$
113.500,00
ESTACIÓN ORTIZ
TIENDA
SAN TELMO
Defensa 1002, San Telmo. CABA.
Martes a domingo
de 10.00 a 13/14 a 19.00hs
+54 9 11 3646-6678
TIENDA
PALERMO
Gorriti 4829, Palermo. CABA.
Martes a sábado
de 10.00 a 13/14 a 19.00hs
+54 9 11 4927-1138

= Exercise description =
Give only the number of lines in the material above that include the word "CABA".

= Result =
2